• [Work instructions]: Pictures aside, write every record out again word for word.

[Page images and extracted text]
[Start of section]
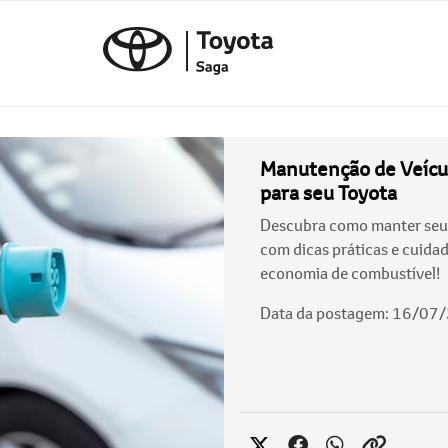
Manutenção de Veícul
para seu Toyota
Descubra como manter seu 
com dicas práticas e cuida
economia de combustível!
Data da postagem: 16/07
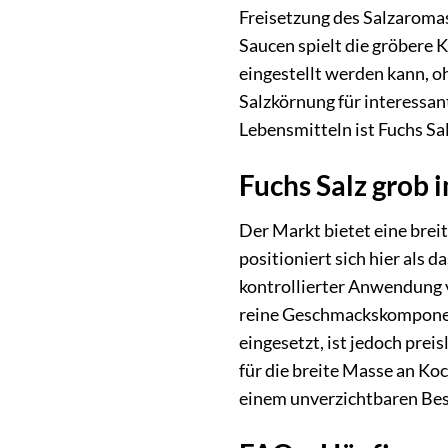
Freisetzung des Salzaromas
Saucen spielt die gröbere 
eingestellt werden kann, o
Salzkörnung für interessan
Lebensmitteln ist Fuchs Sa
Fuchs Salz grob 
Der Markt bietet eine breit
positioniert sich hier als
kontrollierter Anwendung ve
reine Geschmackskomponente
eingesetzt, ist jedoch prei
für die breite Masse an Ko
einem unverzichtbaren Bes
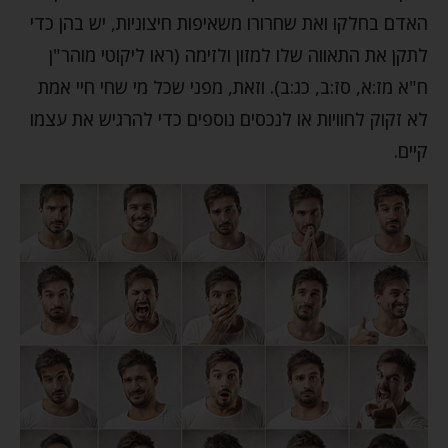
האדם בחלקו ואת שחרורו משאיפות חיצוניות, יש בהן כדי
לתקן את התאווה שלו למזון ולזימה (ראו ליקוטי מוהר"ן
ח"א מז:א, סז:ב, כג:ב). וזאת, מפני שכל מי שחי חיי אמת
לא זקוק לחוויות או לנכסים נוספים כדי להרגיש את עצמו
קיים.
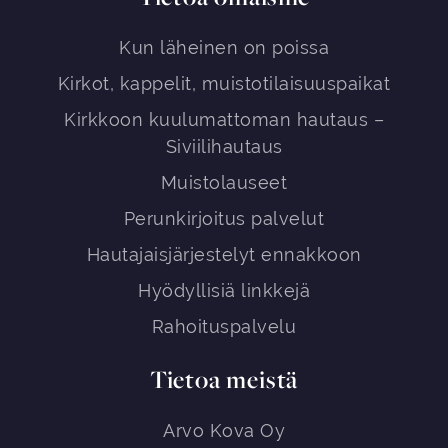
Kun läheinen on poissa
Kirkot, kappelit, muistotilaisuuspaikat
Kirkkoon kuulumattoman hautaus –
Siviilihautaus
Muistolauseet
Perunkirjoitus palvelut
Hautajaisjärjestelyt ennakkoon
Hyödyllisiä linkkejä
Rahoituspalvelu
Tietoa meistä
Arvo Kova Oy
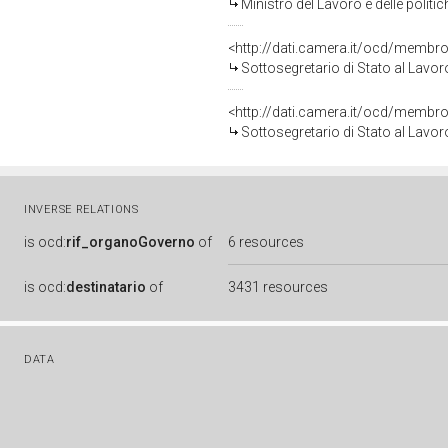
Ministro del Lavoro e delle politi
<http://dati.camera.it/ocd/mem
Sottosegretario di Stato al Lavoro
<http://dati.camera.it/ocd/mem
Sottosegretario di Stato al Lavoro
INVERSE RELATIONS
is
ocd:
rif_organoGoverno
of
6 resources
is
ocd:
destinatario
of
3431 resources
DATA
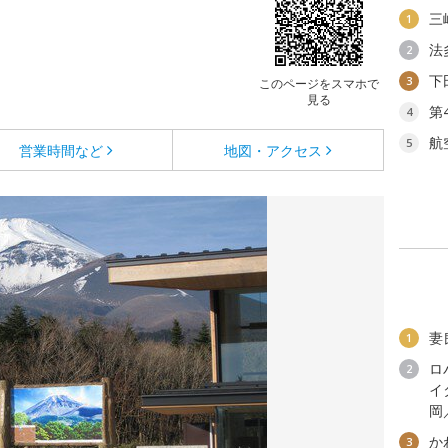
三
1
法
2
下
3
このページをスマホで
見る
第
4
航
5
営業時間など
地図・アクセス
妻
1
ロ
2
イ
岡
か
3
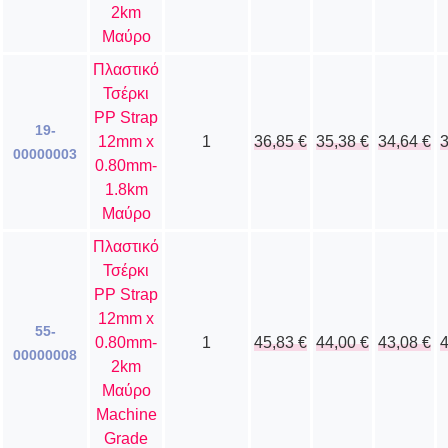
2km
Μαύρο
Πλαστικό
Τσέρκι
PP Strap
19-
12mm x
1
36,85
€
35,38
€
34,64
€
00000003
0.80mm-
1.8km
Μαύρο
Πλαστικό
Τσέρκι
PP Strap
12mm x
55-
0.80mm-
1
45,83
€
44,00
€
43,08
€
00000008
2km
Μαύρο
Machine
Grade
[End of section]
• [Expected answer]:
Manutenção de Veícul
para seu Toyota
Descubra como manter seu 
com dicas práticas e cuida
economia de combustível!
Data da postagem: 16/07
Freisetzung des Salzaromas
Saucen spielt die gröbere 
eingestellt werden kann, o
Salzkörnung für interessan
Lebensmitteln ist Fuchs Sa
Fuchs Salz grob 
Der Markt bietet eine breit
positioniert sich hier als
kontrollierter Anwendung ve
reine Geschmackskomponente
eingesetzt, ist jedoch prei
für die breite Masse an Ko
einem unverzichtbaren Bes
האדם בחלקו ואת שחרורו משאיפות חיצוניות, יש בהן כדי
לתקן את התאווה שלו למזון ולזימה (ראו ליקוטי מוהר"ן
ח"א מז:א, סז:ב, כג:ב). וזאת, מפני שכל מי שחי חיי אמת
לא זקוק לחוויות או לנכסים נוספים כדי להרגיש את עצמו
קיים.
Kun läheinen on poissa
Kirkot, kappelit, muistotilaisuuspaikat
Kirkkoon kuulumattoman hautaus –
Siviilihautaus
Muistolauseet
Perunkirjoitus palvelut
Hautajaisjärjestelyt ennakkoon
Hyödyllisiä linkkejä
Rahoituspalvelu
Tietoa meistä
Arvo Kova Oy
Ministro del Lavoro e delle politi
<http://dati.camera.it/ocd/mem
Sottosegretario di Stato al Lavoro
<http://dati.camera.it/ocd/mem
Sottosegretario di Stato al Lavoro
INVERSE RELATIONS
is
ocd:
rif_organoGoverno
of
6 resources
is
ocd:
destinatario
of
3431 resources
DATA
三
1
法
2
下
3
このページをスマホで
見る
第
4
航
5
営業時間など
地図・アクセス
妻
1
ロ
2
イ
岡
か
3
2km
Μαύρο
Πλαστικό
Τσέρκι
PP Strap
19-
12mm x
1
36,85
€
35,38
€
34,64
€
00000003
0.80mm-
1.8km
Μαύρο
Πλαστικό
Τσέρκι
PP Strap
12mm x
55-
0.80mm-
1
45,83
€
44,00
€
43,08
€
00000008
2km
Μαύρο
Machine
Grade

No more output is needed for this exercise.